Sertaç Kantarcı’nın iş hayatındaki başarıları kadar, özel hayatındaki cesaret dolu maceraları da dikkat çekici. Avrupa’nın en derin dördüncü mağarasına inmiş, Ağrı Dağı’nın kuzey yamacına tırmanmış, adrenalin sporlarına olan tutkusunu her fırsatta göstermiş. Kantarcı, işten arta kalan zamanlarında az bilinen ülkelerin şehirlerinde kaybolmayı seven, sıra dışı bir ruh taşıyor.
Kantarcı’nın sanata olan ilgisi, sadece fotoğrafçılıkla sınırlı kalmamış, aynı zamanda sanat koleksiyonerliği ve felsefeye duyduğu ilgiyle de kendini geliştirmiş. Bu tutkularıyla Kantarcı, Ankara Life Dergisi’ni sadece bir dergi olmanın ötesine taşımış, Ankara’nın kültürel ve sosyal yaşamına önemli bir katkı sağlamış. Derginin her geçen gün büyüdüğünü ve Ankara’nın önde gelen mekanları ile başarılı insanlarını tanıtan bir platform haline geldiğini söyleyen Kantarcı, bu yolda ilerlemeye kararlı görünüyor.
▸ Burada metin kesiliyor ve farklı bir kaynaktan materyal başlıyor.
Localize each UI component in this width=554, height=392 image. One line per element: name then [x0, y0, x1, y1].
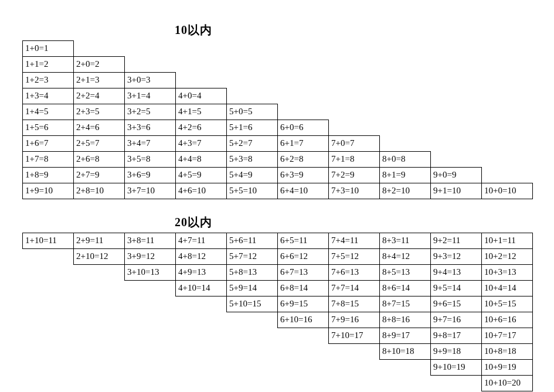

Sertaç Kantarcı, başarılarla dolu hayat hikayesiyle birçok genç girişimciye ilham veren bir liderdir. Onun cesareti, vizyonu ve azmi, Ankara Life Dergisi’nin gelecekte de adından sıkça söz ettireceğinin en büyük garantisi.
Erkan Gülhan’ın Notu:
Sertaç Kantarcı ile bu röportajı gerçekleştirmek için Ankara Life Dergisi’nin ofisine adım attığımda, karşılaştığım manzara adeta bir sanat galerisini andırıyordu. Ofisin her köşesi özenle seçilmiş antika eşyalarla doluydu ve duvarlarda yer alan tablolar Kantarcı’nın sanata olan derin tutkusunu açıkça gözler önüne seriyordu. Tarihe verdiği önemi gösteren en özel anlardan biri ise, bana üçüncü nesilden kalma, ilk baskı bir dergiyi gösterdiği andı. Bu değerli eseri incelerken, Kantarcı’nın ailesinden gelen mirası nasıl onurlandırdığını bir kez daha hissettim.
Kantarcı’nın misafirperverliği de en az ofisinin atmosferi kadar etkileyiciydi. İkram edilen Türk kahvesinin tadı hâlâ damağımda, sıcacık bir sohbet eşliğinde geçen bu röportaj, Kantarcı’nın içtenliği ve nezaketiyle daha da anlam kazandı. Sertaç Kantarcı, hem iş hayatında hem de özel yaşamında başarıyı ve sanatı bir arada götürebilen nadir insanlardan biri. Onunla geçirdiğim bu keyifli zaman, Ankara Life Dergisi’nin neden bu kadar özel bir yere sahip olduğunu bir kez daha anlamamı sağladı. Evet gerçekten bu derginin içinde hayat var… Teşekkürler Sertaç Kantarcı.